"We know that people in hard times are relying on neighbors," said Schlakman. "This is a way to do things a little more formally."
"You can't really pay your rent with the time bank, but you can save some money on other things," said Wenger.
Also a member is Jerry Raitzyk, of Hampden, who is in his 26th year as owner of the Chesapeake Juggling Institute. Raitzyk foresees being able to offer classes for things he needs, such as a ride to a doctor's office.
"It's all reciprocal," he said.
Raitzyk spent Saturday afternoon, Sept. 15, juggling and promoting Baltimore Time Bank at a DIY (Do It Yourself) Festival at the St. John's United Methodist Church in Charles Village.
"People here are trying to think outside the box," he told a reporter as he juggled for children.
Intrigued by the time bank was DIY Festival participant Zenobia Taylor-Weiss, 23, of Baltimore Food Swap, which enables people to trade homegrown foods.
"I think it's a neat idea," she said of the time bank, "but I don't know too much about it."
Urban farmer Don Barton, of Hampden, co-founder of the Hampden-based Baltimore Free Farm, said he signed up for the time bank and is trying to get more involved in it, "but I don't have a lot of time."
Jason Woody, of Bmore Clubhouse, a membership group for the mentally ill, has a budding relationship with the time bank.

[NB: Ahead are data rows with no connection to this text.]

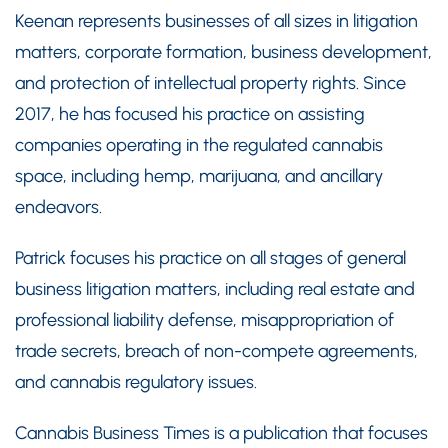
Keenan represents businesses of all sizes in litigation
matters, corporate formation, business development,
and protection of intellectual property rights. Since
2017, he has focused his practice on assisting
companies operating in the regulated cannabis
space, including hemp, marijuana, and ancillary
endeavors.
Patrick focuses his practice on all stages of general
business litigation matters, including real estate and
professional liability defense, misappropriation of
trade secrets, breach of non-compete agreements,
and cannabis regulatory issues.
Cannabis Business Times is a publication that focuses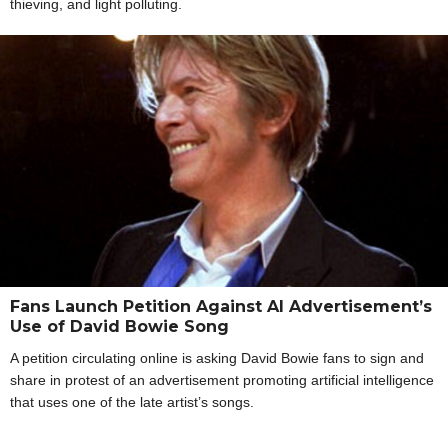
thieving, and light polluting.
Fans Launch Petition Against AI Advertisement’s
Use of David Bowie Song
A petition circulating online is asking David Bowie fans to sign and
share in protest of an advertisement promoting artificial intelligence
that uses one of the late artist’s songs.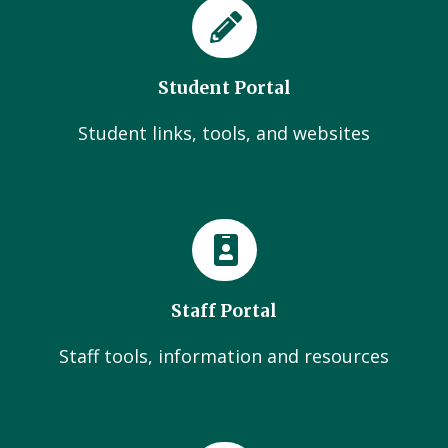
Student Portal
Student links, tools, and websites
Staff Portal
Staff tools, information and resources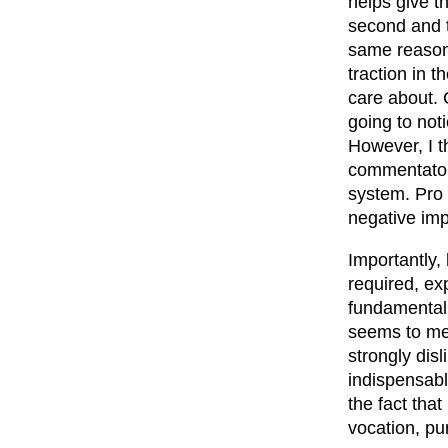
helps give th
second and t
same reason 
traction in t
care about. 
going to not
However, I t
commentators
system. Pro 
negative imp
Importantly,
required, ex
fundamentall
seems to me 
strongly dis
indispensabl
the fact that
vocation, pu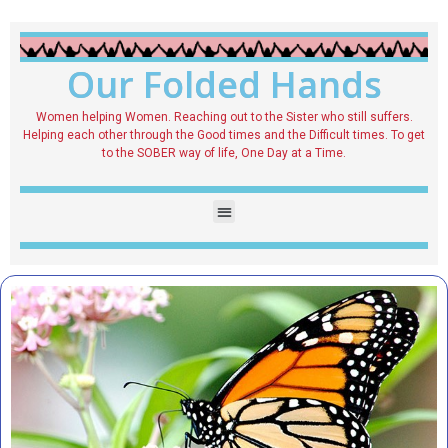
Our Folded Hands
Women helping Women. Reaching out to the Sister who still suffers.
Helping each other through the Good times and the Difficult times. To get
to the SOBER way of life, One Day at a Time.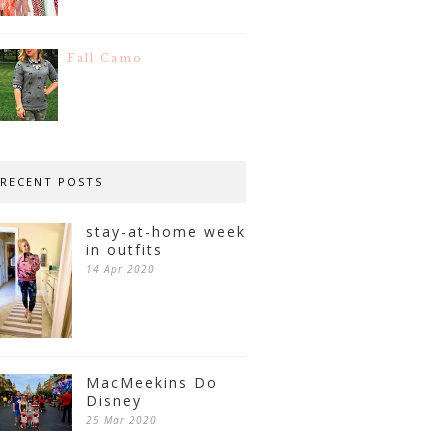
Fall Camo
RECENT POSTS
stay-at-home week
in outfits
14 Apr 2020
MacMeekins Do
Disney
25 Mar 2020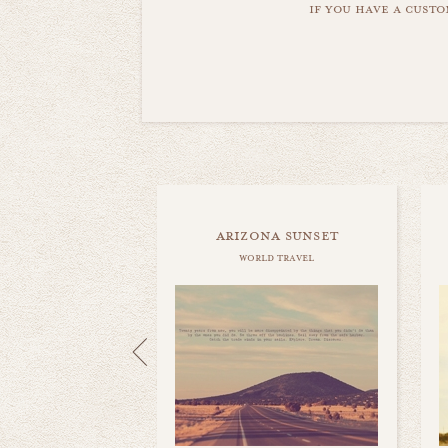
if you have a custo
arizona sunset
world travel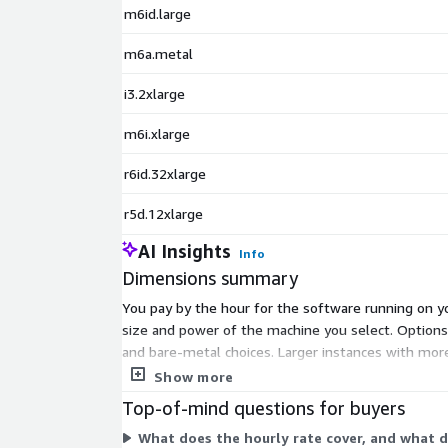
m6id.large
m6a.metal
i3.2xlarge
m6i.xlarge
r6id.32xlarge
r5d.12xlarge
AI Insights
Info
Dimensions summary
You pay by the hour for the software running on yo
size and power of the machine you select. Optio
and bare-metal choices. Larger instances with mor
without a GPU and streams remote 2D/3D sessions t
Show more
Top-of-mind questions for buyers
What does the hourly rate cover, and what d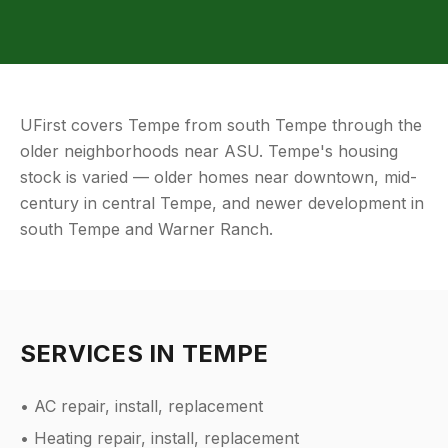
UFirst covers Tempe from south Tempe through the
older neighborhoods near ASU. Tempe's housing
stock is varied — older homes near downtown, mid-
century in central Tempe, and newer development in
south Tempe and Warner Ranch.
SERVICES IN
TEMPE
• AC repair, install, replacement
• Heating repair, install, replacement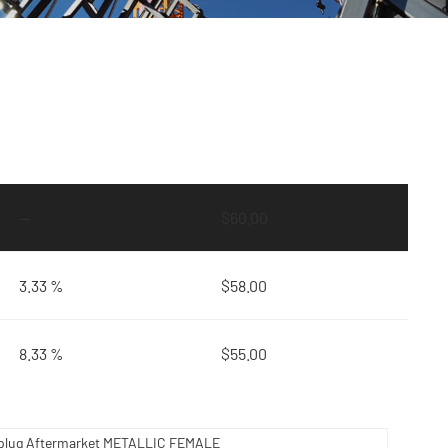
—
$
60.00
3.33 %
$
58.00
8.33 %
$
55.00
plug Aftermarket METALLIC FEMALE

"Part of our goal is to get members out in the community using their skills. It's a perfect partnership," said Woody, 30, of Patterson Park.
Woody, who travels a fair amount, would like to use the time bank personally to get rides to and from the airport, he said.
One who is not signed up yet is Schlakman's wife, Vanessa Holub, 31.
"I really want to sign up and I want my mom to sign up," Holub said. "She doesn't have a car. She cat-sits for people."
As for Holub, "It's hard to think what I can do," she said. "I write fiction, so I could probably do that. I play piano. I sing."
Said Raitzyk, "You can come to my grandson's bar mitzvah."